▶ [Source data]:
• • • • •

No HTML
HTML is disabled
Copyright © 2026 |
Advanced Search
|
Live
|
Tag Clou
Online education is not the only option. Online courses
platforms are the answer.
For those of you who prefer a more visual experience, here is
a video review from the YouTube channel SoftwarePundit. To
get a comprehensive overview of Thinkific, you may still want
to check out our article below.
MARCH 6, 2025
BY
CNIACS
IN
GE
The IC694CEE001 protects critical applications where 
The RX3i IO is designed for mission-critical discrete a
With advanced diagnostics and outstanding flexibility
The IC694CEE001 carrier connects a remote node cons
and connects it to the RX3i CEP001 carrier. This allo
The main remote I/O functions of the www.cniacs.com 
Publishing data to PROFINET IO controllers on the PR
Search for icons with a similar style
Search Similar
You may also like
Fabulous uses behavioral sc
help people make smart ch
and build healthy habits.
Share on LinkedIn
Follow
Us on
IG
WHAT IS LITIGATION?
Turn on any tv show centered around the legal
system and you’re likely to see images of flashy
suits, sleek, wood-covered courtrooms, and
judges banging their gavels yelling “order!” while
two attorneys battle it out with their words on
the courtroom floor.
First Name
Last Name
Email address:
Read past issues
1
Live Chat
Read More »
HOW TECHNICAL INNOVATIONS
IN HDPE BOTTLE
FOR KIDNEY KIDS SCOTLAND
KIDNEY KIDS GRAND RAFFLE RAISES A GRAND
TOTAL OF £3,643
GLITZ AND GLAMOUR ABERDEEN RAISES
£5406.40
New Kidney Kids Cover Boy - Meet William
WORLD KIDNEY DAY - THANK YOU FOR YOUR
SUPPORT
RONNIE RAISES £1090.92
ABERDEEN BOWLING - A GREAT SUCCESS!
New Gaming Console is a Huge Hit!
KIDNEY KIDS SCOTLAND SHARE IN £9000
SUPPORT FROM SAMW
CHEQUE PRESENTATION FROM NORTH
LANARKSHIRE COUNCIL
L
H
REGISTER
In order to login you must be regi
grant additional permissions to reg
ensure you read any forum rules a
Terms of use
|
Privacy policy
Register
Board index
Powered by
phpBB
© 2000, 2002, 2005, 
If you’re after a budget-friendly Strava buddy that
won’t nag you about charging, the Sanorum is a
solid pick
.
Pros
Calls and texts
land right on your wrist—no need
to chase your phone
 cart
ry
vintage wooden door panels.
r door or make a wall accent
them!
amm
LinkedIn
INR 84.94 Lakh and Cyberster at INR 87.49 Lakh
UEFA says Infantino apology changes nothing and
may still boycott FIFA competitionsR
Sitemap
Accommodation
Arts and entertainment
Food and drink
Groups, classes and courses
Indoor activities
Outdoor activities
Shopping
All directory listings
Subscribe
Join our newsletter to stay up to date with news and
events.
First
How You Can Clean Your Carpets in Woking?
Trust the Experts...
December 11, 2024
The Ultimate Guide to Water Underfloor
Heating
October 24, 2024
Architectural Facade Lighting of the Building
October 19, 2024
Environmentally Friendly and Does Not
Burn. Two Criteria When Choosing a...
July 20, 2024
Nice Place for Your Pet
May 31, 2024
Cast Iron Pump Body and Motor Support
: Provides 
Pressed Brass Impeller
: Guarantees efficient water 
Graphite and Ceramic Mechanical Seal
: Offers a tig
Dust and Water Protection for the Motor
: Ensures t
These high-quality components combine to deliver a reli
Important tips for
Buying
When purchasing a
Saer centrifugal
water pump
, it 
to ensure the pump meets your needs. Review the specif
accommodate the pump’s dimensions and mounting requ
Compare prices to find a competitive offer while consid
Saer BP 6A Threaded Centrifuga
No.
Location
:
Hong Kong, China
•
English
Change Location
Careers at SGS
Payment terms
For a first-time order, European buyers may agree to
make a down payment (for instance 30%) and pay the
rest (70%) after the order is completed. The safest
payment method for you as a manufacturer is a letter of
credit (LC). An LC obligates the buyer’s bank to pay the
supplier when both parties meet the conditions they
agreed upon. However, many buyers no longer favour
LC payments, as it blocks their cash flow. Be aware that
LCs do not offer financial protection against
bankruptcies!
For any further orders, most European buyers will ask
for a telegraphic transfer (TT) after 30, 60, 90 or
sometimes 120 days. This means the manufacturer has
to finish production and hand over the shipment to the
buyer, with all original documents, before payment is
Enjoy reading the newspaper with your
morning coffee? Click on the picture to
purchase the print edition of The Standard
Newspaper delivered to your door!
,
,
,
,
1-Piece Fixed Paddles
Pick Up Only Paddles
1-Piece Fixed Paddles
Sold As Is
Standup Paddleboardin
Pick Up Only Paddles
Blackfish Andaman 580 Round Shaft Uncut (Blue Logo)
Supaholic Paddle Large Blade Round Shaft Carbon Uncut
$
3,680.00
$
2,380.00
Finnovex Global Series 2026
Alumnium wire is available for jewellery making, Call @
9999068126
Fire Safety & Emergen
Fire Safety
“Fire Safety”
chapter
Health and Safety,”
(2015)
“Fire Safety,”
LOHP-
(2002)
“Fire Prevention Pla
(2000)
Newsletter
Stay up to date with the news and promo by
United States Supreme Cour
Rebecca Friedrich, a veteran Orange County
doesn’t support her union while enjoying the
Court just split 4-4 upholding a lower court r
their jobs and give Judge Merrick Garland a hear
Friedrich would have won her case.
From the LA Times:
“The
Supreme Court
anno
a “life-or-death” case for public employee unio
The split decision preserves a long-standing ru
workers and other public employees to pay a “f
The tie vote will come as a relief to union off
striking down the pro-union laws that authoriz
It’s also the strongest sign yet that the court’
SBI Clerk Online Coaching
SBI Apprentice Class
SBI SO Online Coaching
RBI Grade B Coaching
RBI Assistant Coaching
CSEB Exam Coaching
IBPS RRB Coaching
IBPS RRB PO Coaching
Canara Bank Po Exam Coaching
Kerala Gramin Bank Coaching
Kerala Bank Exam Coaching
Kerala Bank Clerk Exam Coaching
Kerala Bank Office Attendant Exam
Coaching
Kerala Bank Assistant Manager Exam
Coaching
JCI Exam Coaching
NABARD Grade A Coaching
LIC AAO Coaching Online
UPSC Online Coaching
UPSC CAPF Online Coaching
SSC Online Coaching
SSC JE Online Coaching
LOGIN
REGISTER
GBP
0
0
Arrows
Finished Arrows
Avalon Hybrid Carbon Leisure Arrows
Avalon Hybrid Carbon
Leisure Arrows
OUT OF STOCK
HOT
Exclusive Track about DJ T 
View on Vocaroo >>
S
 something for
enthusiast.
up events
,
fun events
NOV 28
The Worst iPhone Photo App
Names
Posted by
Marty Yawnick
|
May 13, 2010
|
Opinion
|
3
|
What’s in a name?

• • • • •

The lines from the top of the data above down to the line containing "Turn on any tv show centered around the legal" are to be copied exactly; no other line should appear.

No HTML
HTML is disabled
Copyright © 2026 |
Advanced Search
|
Live
|
Tag Clou
Online education is not the only option. Online courses
platforms are the answer.
For those of you who prefer a more visual experience, here is
a video review from the YouTube channel SoftwarePundit. To
get a comprehensive overview of Thinkific, you may still want
to check out our article below.
MARCH 6, 2025
BY
CNIACS
IN
GE
The IC694CEE001 protects critical applications where 
The RX3i IO is designed for mission-critical discrete a
With advanced diagnostics and outstanding flexibility
The IC694CEE001 carrier connects a remote node cons
and connects it to the RX3i CEP001 carrier. This allo
The main remote I/O functions of the www.cniacs.com 
Publishing data to PROFINET IO controllers on the PR
Search for icons with a similar style
Search Similar
You may also like
Fabulous uses behavioral sc
help people make smart ch
and build healthy habits.
Share on LinkedIn
Follow
Us on
IG
WHAT IS LITIGATION?
Turn on any tv show centered around the legal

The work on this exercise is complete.